Several years ago, police in England conducted a dramatic sting operation to recover 44 missing ninth-century coins. Now, two men, Roger Pilling and Craig Best, have been sentenced to more than five years in prison for conspiring to sell them.
Two of these coins are particularly unusual: Each depicts both Alfred the Great, the king of Wessex, and Ceolwulf II, the king of Mercia. While Ceolwulf is usually considered a minor historical figure, the coins suggest that his role could have been far more significant.
“The coins literally enable us to rewrite history,” says Gareth Williams, the curator of early medieval coins at the British Museum, per the Guardian’s Mark Brown.
History has long portrayed Alfred the Great as a heroic leader who successfully fought off Viking invasions. In contrast, Ceolwulf has gone down in history as a puppet ruler beholden to the Vikings.
These coins, however, depict both kings, showing “beyond any possible doubt that there was a political and economic alliance,” says Wiliams in a statement from the Durham Constabulary. “Together the two kings carried out a major reform of the coinage, introducing high-quality silver coins, with the ‘two emperors’ design symbolizing this alliance.”
The coins are part of a larger treasure that two metal detectorists uncovered in Herefordshire, England, in 2015. The find qualified as treasure under the 1996 Treasure Act, which established protocols for when treasure hunters are required to report their discoveries.
The men, however, did not report the treasure. In 2019, both were given jail time. “The treasure belongs to the nation,” Judge Nicholas Cartwright said at the sentencing, per Steven Morris of the Guardian. “The benefit to the nation is [that] these items can be seen and admired by others.”
Police recovered most of the treasure, including jewelry. But the majority of the 300 coins in the hoard were missing.
Authorities now think that Pilling bought some of these coins on the black market in 2016, later turning to Best for help selling them to buyers around the world, according to the London Times’ Peter Stubley.

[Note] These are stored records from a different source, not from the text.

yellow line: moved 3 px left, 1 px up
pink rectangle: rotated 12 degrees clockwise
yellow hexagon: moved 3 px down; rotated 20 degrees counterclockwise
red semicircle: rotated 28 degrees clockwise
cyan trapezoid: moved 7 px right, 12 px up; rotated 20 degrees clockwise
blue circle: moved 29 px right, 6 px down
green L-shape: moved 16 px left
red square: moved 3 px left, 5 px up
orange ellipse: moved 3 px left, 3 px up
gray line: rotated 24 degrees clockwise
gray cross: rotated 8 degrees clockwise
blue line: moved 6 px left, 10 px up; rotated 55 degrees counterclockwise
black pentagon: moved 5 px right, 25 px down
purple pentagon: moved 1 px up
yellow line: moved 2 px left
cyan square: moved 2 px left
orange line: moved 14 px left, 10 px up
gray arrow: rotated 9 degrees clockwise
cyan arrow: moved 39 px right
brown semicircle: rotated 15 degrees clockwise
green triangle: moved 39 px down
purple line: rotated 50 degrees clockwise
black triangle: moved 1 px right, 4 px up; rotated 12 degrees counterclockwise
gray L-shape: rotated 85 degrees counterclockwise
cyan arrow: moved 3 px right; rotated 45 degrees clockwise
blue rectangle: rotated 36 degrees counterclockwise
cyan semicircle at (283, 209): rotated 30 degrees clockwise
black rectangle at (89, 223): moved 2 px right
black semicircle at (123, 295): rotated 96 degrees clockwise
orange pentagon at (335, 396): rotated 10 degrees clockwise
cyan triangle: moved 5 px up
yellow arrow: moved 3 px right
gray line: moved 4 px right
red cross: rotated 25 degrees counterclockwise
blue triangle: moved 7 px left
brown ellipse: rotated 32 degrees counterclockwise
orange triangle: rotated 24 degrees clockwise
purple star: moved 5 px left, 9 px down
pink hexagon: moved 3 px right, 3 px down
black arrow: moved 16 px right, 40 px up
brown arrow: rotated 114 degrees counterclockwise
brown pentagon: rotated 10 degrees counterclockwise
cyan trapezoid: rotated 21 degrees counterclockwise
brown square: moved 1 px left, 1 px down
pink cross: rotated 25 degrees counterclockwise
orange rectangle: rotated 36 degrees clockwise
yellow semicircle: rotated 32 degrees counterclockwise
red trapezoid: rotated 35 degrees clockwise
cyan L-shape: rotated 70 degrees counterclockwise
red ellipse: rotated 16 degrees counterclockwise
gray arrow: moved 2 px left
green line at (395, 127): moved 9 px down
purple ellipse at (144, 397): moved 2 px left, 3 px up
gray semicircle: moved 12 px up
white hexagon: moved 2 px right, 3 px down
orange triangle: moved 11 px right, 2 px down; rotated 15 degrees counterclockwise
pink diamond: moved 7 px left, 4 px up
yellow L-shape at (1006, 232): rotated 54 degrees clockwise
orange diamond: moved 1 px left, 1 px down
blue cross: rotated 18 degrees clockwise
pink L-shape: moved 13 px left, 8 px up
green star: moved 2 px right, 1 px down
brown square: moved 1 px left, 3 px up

A few years later, Best contacted Ronald Bude, a coin collector and radiologist at the University of Michigan, and asked if he was interested in making a purchase. Bude consulted an expert on their authenticity—and eventually, talk of the coins reached authorities. Posing as representatives of an anonymous American buyer, undercover police arranged a meeting with the men at a hotel, where Best was subsequently caught with 44 coins.
The two men received their prison sentences earlier this week. Worth an estimated $960,000, the hoard now resides at the British Museum.
“Hopefully this verdict sends out a message that the actions of Best and Pilling were denying the country of crucial historical knowledge and that organized acquisitive crime will not be tolerated,” says Lee Gosling, the senior investigating officer for the operation, in the police statement.
“This is an extremely unusual case,” adds Gosling, “as it’s not very often we get the chance to shape British history.”